### About this exercise
Could you filter the records below down to the lines that include the word "Ранс"?

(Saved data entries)
▽

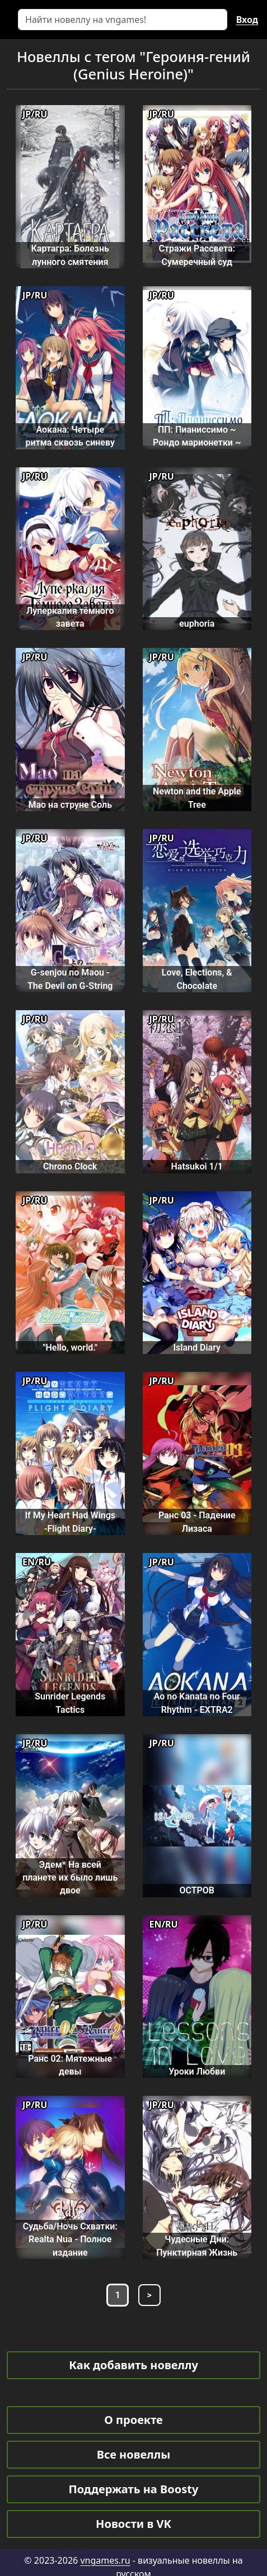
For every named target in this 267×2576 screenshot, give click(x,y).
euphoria (196, 623)
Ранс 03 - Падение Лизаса (197, 1521)
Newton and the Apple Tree (197, 797)
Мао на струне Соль (70, 804)
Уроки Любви (196, 2071)
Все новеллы (134, 2454)
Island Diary (197, 1347)
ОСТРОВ (196, 1890)
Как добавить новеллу (133, 2365)
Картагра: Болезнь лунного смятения (70, 255)
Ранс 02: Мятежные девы (70, 2065)
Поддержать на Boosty (134, 2489)
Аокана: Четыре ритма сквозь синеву (70, 436)
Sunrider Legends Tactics (70, 1703)
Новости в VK (133, 2523)
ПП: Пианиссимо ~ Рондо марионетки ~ (197, 436)
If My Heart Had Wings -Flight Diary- (70, 1521)
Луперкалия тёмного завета (70, 617)
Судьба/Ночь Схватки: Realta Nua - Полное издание (70, 2239)
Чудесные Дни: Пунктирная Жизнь (196, 2245)
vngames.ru (105, 2560)
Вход (247, 19)
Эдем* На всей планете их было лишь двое (70, 1877)
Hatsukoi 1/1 (197, 1166)
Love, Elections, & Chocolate (197, 979)
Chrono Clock (70, 1166)
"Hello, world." (70, 1347)
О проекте (133, 2419)
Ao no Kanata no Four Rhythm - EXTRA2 (197, 1703)
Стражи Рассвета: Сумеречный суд (196, 255)
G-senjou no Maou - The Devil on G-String (70, 979)
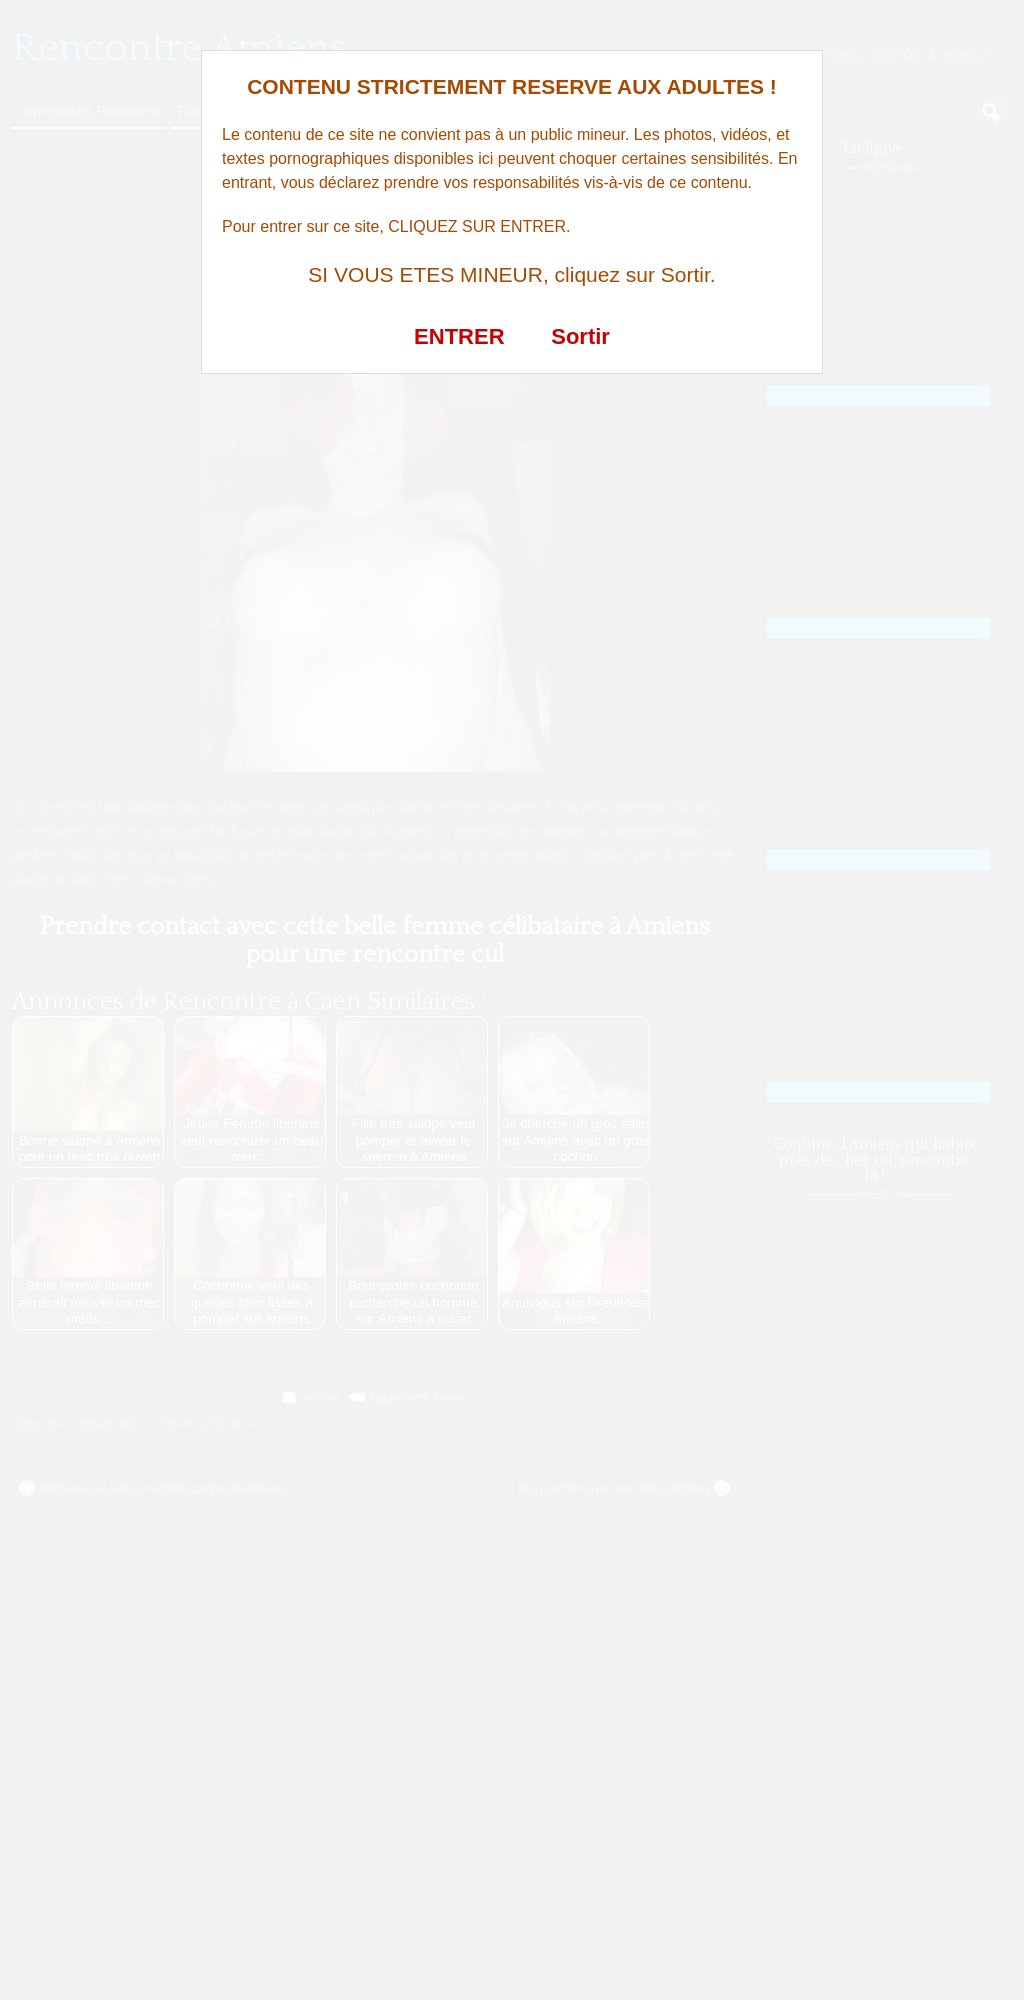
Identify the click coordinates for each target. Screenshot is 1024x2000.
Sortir (580, 336)
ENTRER (459, 336)
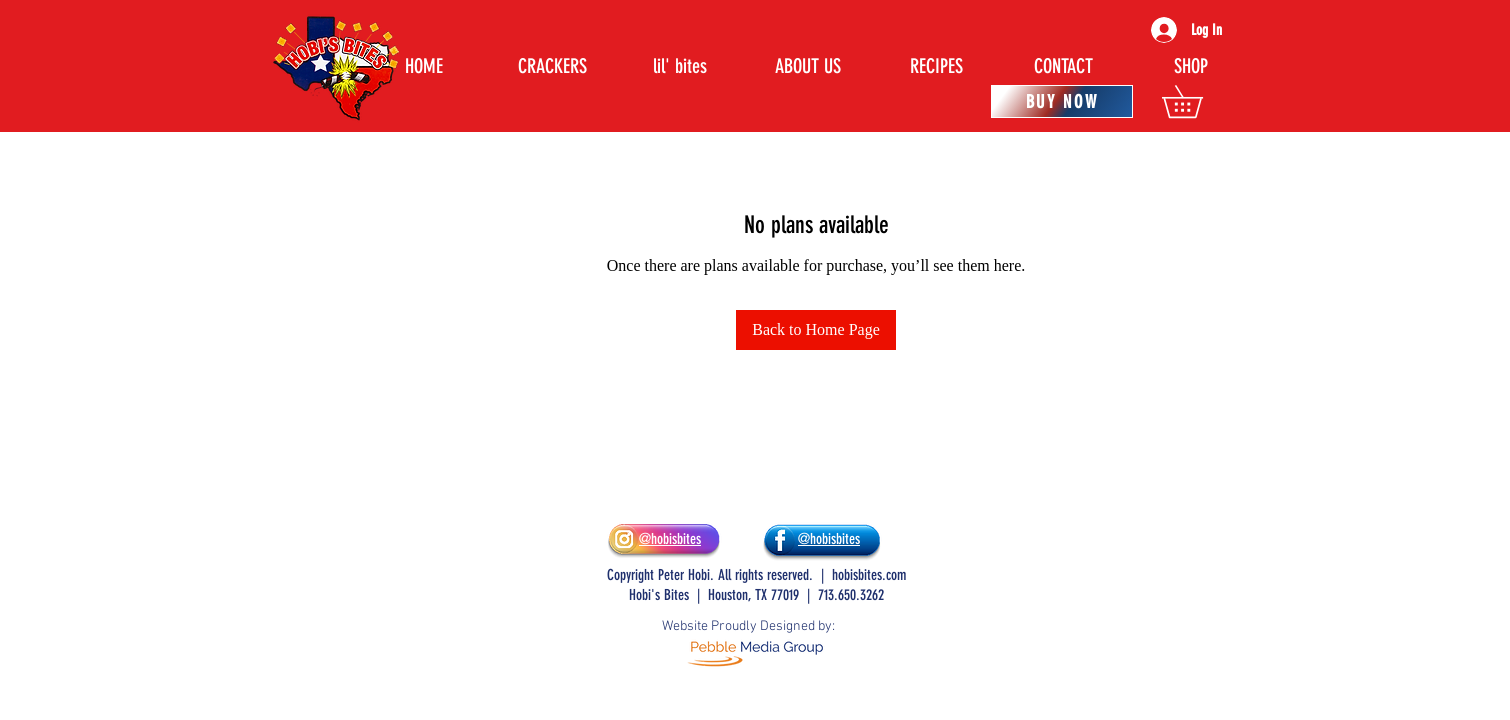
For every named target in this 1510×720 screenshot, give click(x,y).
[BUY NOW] (1062, 101)
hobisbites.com (869, 575)
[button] (1198, 101)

△

### Problem solution
Ранс 03 - Падение Лизаса (197, 1521)
Ранс 02: Мятежные девы (70, 2065)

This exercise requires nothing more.